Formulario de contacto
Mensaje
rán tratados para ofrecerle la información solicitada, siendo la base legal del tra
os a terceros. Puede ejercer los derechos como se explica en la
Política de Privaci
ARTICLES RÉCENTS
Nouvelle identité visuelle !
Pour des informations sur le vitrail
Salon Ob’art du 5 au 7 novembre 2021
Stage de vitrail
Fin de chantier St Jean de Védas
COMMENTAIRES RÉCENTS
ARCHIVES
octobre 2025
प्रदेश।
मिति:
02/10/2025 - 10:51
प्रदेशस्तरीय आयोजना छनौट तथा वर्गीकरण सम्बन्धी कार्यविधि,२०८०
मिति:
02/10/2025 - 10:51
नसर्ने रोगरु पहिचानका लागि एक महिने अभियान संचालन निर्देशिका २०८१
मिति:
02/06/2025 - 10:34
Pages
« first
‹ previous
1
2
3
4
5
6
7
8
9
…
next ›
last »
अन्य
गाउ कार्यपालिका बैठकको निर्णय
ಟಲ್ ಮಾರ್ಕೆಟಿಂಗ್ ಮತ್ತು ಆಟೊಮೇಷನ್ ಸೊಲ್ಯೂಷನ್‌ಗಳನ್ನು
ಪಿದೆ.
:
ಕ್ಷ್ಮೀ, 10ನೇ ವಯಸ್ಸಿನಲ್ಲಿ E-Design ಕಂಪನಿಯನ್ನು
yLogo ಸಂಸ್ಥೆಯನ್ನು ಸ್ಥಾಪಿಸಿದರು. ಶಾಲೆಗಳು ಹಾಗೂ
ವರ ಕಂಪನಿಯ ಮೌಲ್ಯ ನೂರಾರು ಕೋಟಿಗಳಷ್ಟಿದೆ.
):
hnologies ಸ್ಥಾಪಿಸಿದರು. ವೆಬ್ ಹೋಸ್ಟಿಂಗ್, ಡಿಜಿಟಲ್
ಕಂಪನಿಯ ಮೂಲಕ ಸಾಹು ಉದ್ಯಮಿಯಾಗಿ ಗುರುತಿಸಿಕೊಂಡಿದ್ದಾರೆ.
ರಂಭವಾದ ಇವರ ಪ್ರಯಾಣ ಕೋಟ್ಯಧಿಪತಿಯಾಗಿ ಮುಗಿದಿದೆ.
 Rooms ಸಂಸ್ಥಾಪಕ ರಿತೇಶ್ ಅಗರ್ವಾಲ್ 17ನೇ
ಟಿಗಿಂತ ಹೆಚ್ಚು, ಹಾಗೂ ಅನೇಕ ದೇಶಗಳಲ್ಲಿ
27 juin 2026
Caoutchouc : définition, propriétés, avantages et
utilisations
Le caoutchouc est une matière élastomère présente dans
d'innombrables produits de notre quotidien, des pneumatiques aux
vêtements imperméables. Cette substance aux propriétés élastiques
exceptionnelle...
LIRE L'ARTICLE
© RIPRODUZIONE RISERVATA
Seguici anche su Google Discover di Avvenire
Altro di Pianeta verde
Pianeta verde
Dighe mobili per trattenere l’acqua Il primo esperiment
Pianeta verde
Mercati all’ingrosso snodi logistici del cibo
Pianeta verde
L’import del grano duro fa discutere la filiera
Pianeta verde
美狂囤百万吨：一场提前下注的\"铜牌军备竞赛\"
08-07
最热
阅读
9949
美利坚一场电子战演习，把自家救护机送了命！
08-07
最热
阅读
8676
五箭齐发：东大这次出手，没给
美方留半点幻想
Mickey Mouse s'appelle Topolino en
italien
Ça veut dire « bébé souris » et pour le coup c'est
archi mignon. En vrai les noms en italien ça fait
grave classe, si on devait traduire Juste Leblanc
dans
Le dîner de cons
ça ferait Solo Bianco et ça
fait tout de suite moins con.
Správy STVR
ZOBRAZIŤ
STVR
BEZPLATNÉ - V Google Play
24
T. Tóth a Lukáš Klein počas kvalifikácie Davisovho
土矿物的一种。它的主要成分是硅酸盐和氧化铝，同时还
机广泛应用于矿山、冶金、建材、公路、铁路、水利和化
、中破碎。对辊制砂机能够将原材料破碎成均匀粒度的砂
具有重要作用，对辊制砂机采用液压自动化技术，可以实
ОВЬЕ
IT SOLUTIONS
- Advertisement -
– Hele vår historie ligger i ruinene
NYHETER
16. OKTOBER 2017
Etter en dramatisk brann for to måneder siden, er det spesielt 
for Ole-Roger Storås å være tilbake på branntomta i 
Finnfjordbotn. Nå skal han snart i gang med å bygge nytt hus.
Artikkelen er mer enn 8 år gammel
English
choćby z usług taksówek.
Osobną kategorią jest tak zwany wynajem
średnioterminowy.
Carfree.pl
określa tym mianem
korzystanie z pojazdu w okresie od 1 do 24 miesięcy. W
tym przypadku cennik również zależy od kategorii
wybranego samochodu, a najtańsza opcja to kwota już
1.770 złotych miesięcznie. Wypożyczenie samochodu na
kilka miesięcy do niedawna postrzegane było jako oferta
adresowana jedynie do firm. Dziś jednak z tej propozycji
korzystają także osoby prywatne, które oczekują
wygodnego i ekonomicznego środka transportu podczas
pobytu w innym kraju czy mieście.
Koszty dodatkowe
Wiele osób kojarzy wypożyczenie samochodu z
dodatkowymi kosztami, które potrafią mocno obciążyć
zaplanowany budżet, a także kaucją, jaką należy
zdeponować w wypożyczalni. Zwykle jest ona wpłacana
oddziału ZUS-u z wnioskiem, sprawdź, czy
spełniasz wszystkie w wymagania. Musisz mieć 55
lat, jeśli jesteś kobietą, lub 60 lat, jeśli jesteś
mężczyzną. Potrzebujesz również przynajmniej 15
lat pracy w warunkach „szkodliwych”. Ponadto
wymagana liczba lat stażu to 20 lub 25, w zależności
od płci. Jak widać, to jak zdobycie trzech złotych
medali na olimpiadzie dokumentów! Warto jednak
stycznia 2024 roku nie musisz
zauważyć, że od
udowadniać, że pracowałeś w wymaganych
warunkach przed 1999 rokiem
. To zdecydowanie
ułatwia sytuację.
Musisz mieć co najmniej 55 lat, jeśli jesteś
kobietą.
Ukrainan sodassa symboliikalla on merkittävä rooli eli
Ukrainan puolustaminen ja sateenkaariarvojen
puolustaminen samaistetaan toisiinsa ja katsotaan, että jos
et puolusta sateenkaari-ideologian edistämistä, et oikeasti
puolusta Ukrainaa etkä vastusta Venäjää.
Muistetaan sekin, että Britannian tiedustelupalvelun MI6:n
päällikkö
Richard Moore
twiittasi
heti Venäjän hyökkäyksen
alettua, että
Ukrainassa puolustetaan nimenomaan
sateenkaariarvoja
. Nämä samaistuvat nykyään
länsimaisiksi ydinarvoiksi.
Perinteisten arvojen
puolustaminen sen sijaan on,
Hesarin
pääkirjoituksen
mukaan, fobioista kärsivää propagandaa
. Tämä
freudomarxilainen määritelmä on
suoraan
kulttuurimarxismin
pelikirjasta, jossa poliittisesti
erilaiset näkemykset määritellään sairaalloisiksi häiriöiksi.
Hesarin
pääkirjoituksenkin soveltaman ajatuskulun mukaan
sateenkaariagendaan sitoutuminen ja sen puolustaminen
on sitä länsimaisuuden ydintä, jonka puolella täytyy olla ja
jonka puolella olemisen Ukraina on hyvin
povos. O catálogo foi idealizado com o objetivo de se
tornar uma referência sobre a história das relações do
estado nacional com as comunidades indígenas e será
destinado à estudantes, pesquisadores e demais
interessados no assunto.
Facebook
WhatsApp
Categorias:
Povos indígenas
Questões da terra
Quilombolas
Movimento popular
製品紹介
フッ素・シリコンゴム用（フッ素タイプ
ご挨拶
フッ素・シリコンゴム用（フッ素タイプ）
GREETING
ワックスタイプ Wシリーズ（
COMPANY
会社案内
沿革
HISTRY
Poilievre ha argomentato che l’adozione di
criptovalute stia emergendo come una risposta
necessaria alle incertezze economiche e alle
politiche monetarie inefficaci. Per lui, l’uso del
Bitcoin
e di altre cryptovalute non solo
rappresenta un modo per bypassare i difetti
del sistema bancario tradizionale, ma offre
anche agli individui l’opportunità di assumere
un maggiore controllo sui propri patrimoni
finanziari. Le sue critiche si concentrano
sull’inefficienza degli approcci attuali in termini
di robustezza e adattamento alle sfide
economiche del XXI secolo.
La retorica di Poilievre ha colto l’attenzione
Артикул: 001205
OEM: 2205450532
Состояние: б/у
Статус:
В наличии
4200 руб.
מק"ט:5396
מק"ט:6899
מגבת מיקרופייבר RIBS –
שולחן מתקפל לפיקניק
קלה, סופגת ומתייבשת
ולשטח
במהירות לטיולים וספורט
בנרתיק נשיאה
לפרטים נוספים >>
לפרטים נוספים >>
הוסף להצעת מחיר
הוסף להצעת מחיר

======

Find and copy each line above holding "Ukrainan".

Ukrainan sodassa symboliikalla on merkittävä rooli eli
Ukrainan puolustaminen ja sateenkaariarvojen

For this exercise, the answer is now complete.